No, no. The fact that the tone of the movie and the tone of the show are the same, essentially. It’s true to them. Noah has channeled them as a writer, and it’s amazing. If someone had sent me the script with no name on it and said the Coen brothers wrote it, I would have bought it. And believe me, I know those guys. If they had read it and they didn’t like it, we wouldn’t be doing this. Noah said Ethan’s words after reading it were, “Yeah. Good.” For Ethan? That’s being effusive. That’s Ethan being over the moon.

You think they’ll watch the whole thing?
Well, they liked the pilot. So, probably?

Maybe just to see if the show gets Minnesota right.
I think that’s really the appeal in general. That’s an area where most of us don’t usually go. We’re all on the East Coast, the South, the Eastern Seaboard, West Coast, Pacific Northwest … that’s where most of us hang out. That cold bleakness up there, being close-to-the-vest with your emotions, that very white-bread thing, it’s almost foreign to us. It’s kind of like the northern states are really more southern Canada. So it’s a nice peek through a window of something that’s alien to us. It’s also a perfect setting for danger, mystery, dark humor because of the culture being so sort of uptight.

But also well-meaning.
They always mean well. I have an actress friend, Kelly Lynch, and she’s from Minnesota. She used to do this impression of her aunt that was so funny. She would say [he assumes a Minnesota accent], “Oh, yeah, ya know, Doris, my neighbor, she committed suicide last week, but she was very depressed. She was depressed. So, uh, we weren’t all that shocked about it, but ya know, she was found hanging from a rope in the basement, and they said she was just so gosh darn blue.” The way they talk about something, it’s like they’re talking about going to the grocery store. The rest of us are all emotional wrecks. I find it fascinating.

You film the show in Calgary. Does it wind up being a good approximation for Minnesota?
The local actors they’ve got, it’s like they’re from Minnesota. There’s no real research they had to do. And it’s fun for me because I’m the outsider on the show, although at one point, you will hear me doing a Minnesota accent. I’m the mysterious stranger from out of town. Nobody knows who I am, why I’m there, or what I’m doing. I like playing the part of the enigma. I’ve always liked that.

Lorne and Lester are a sort of twisted Sherlock and Watson — slightly less in contact and more murder-y.
Martin and I seem to have some kind of odd chemistry together. Polar opposites, but yeah, in some weird way, my character is his buddy, encouraging him, like, “Dude, you’ve got to get past this.”

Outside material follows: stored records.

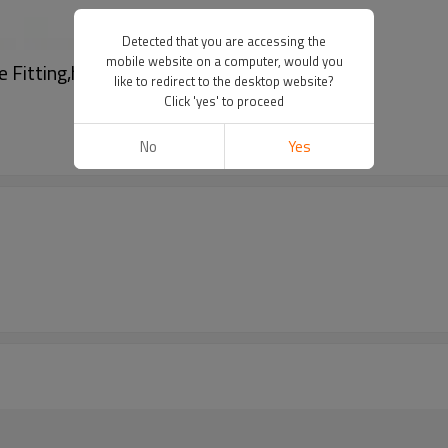
Detected that you are accessing the
mobile website on a computer, would you
e Fitting,hansen coupling
like to redirect to the desktop website?
Click 'yes' to proceed
No
Yes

Your co-star Colin Hanks told me to ask you about a Canadian football game you attended together.
We went down and watched the semifinals for their version of the NFL. Saskatchewan versus Calgary. Calgary got their asses beat. It was kind of like, Oh man, the hometown team! But the fans for Saskatchewan are crazy. They’re like our Raider fans. They paint themselves green; they’re tailgating in 20-degrees-below-zero weather; their shirts are off. These people are nuts. For anyone to say Canadians are bland, that’s not true. They can get nutty, and it’s pretty great.